Si parla di “fase 2” e nuovo metodo di lavoro. Come dovranno adeguarsi i baristi?
Bisogna dare continuità alla somministrazione, dalla colazione alla “pausa caffè”, ma con regole restrittive, come ingressi contingentati e distanze.

Questo cosa comporta?
Costi fissi importanti. Il servizio non deve cambiare. I fatturati saranno sicuramente più bassi. Ma il cliente non si deve spaventare nel riaprire l'attività. 

Quale può essere un'innovazione per la ripartenza?
Il domicilio, per fare un esempio, non può essere una soluzione. La novità sta ad esempio nell'uso di bicchieri monouso riciclabili. Il cliente entra nel bar, prende un caffè o cappuccino in un contenitore monouso e se lo gusta per strada. Un po' nello stile del caffè all'americana. Una nuova tendenza insomma. 

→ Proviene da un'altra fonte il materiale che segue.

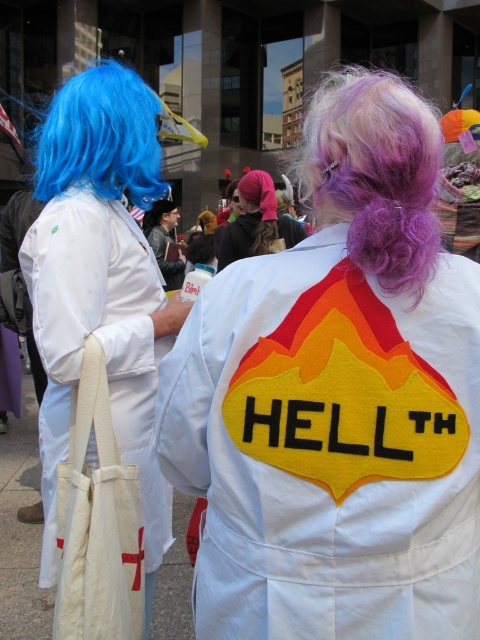 Question: Is white felt coat at center smaller than purple curly hair at upper center?

Choices:
 (A) no
 (B) yes

Answer: (B)

Question: Which of the following is the farthest from the observer?

Choices:
 (A) (395, 250)
 (B) (163, 209)
 (C) (166, 220)

Answer: (B)

Question: Which point is closer to the camera taking this photo?

Choices:
 (A) (173, 264)
 (B) (262, 243)

Answer: (B)

Question: Where is blue synthetic wig at left located in relation to dark gray fabric jacket at center in the image?

Choices:
 (A) left
 (B) right

Answer: (B)

Question: Which point is closer to the camera taking this photo?

Choices:
 (A) (334, 435)
 (B) (49, 109)
 (C) (239, 232)
 (D) (137, 108)

Answer: (A)

Question: Does blue synthetic wig at left have a greater width compared to dark gray fabric jacket at center?

Choices:
 (A) yes
 (B) no

Answer: (B)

Quali possono essere i vantaggi?
Il primo quello di velocizzare i tempi di somministrazione, il secondo quello di utilizzo di prodotti biodegradabili, simil cartoncino, che mantengono calda la bevanda e alta la crema del caffè. Un po' come si bevesse il caffè dalla tazzina in porcellana. Ci stiamo in questo senso strutturando per la somministrazione del caffè espresso e cappuccino. In questo modo si va verso una direzione ecologica. Infatti si può smaltire come rifiuto compostabile, senza costi di smaltimento. Spingeremo molto su questo sistema.

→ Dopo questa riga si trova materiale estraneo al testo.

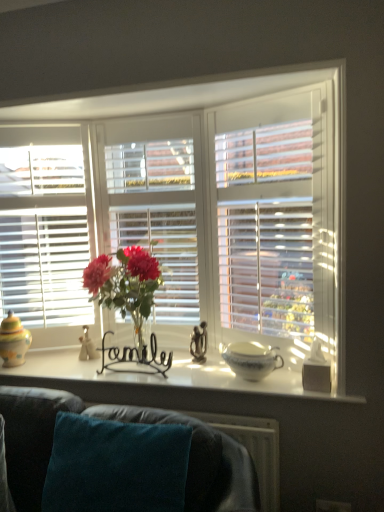 The width and height of the screenshot is (384, 512). I want to click on vacant space in between multicolored ceramic jar at left, arranged as the first candle holder when viewed from the back, and black wire at center, the 2th candle holder when ordered from left to right, so click(87, 368).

Bar e ristoranti risentiranno sicuramente anche della crisi del turismo, tra i più penalizzati dall'emergenza sanitaria
Il sistema turismo quest'anno sarà sicuramente differente. Bisognerà fare rete e spingerò molto su questo aspetto nelle prossime riunioni ad esempio con le associazioni cooperative dei bagnini della riviera e magari approfondire con i sindaci dei territori. Serviranno quindi iniziative per stimolare maggiormente l'economia turistica locale, con opzioni di interscambio tra i vari territori ed esaltare le nostre eccellenze.